There have been growing signs that the burly former Soviet collective farm boss is losing his grip on the land he has ruled for 26 years, with workers going on strike at state factories long seen as bastions of his support.
After videos appeared on the Internet showing some police officers throwing their uniforms in the rubbish bin, the Interior Ministry acknowledged on Tuesday that some police officers had been stopped.
“We will not assess the small proportion of police officers who have left the service today out of personal convictions,” it said in a statement. It pleaded for others to remain on their post, saying the public would be left unprotected if “the entire police force takes its badges today”.
Earlier on Tuesday, Lukashenko awarded medals “for impeccable service” to lawmakers who had helped destroy Protestants.
Among senior figures to speak out against the government was Pavel Latushko, who served as ambassador to Poland, France and Spain under Lukashenko before becoming head of the country’s most prestigious state theater last year. He was fired after expressing his condolences to arrested Protestants.

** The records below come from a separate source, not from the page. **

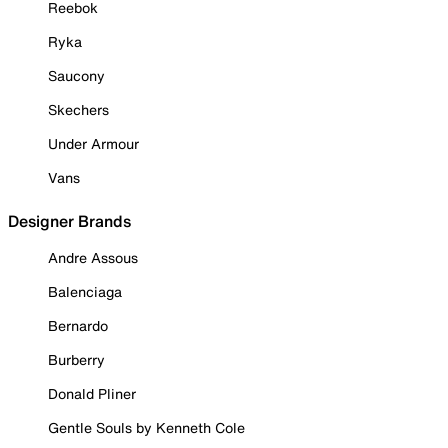
Reebok
Ryka
Saucony
Skechers
Under Armour
Vans
Designer Brands
Andre Assous
Balenciaga
Bernardo
Burberry
Donald Pliner
Gentle Souls by Kenneth Cole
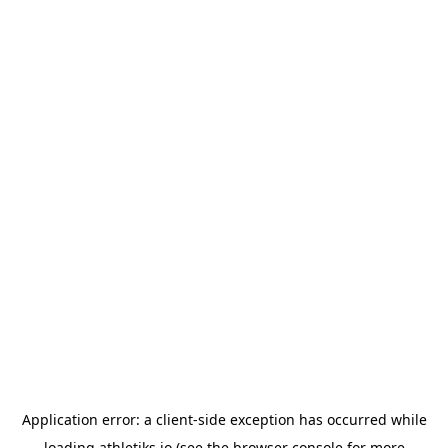
Application error: a
client
-side exception has occurred while
loading
athletiks.io
(see the
browser console
for more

“In every person’s life there is a line that can not be crossed,” he told Reuters on Tuesday in Minsk. ‘That moment came to me when I saw people coming out of prisons talking about the violence against them. I’m ashamed. ‘
The entire group of actors on Tuesday massacred in solidarity at Latushko’s Janka Kupala National Theater, where Culture Minister Yuri Bondar met her on stage. One by one, the actors dropped a letter of resignation and shouted “go away”. Hundreds of Protestants cheered as the actors marched.
SHAME
Tsikhanouskaya, a 37-year-old political novice who emerged as an unexpected consensus opposition candidate after better-known figures, including her activist husband, were jailed or barred from standing in the election, has called through it internet given to followers to stay afloat but remain peaceful.
“All this scandalous, unjustified lawlessness shows us how this rotten system works, where one person controls everything,” Tsikhanouskaya said in a video on Tuesday. “One man has kept the country in fear for 26 years.”
For his part, Lukashenko says the protests are being provoked from abroad. The official Belta news agency published a video that protesters called “bought-and-sold junk, ready to sell their own mothers for $ 20”. Mr Lukashenko told the Security Council that the military’s warning went to the western border, describing “internal problems” as part of an external threat.
Attention is firmly focused on how Russia will respond to the biggest political crisis an ex-Soviet neighbor has had in Ukraine since 2014, when Moscow intervened militarily after a friendly leader was killed by public protests was.
Culturally, politically and economically, Belarus is the former Soviet republic with the closest ties to Russia, including a treaty proclaiming a “union state” of the two countries with a Soviet-style red flag. But Russian President Vladimir Putin and Lukashenko have had a difficult personal relationship.
German Chancellor Angela Merkel, French President Emmanuel Macron and EU Foreign Minister Charles Michel spoke to Putin by telephone on Tuesday. The Kremlin said Putin had warned all three against foreign mediation in Belarus’ affairs.
The EU is working together to impose new sanctions on Belarus officials. European diplomats say the situation in Belarus is different from Ukraine six years ago, in part because the Belarusian opposition is not necessarily trying to loosen ties with Russia, only to break free from Lukashenko.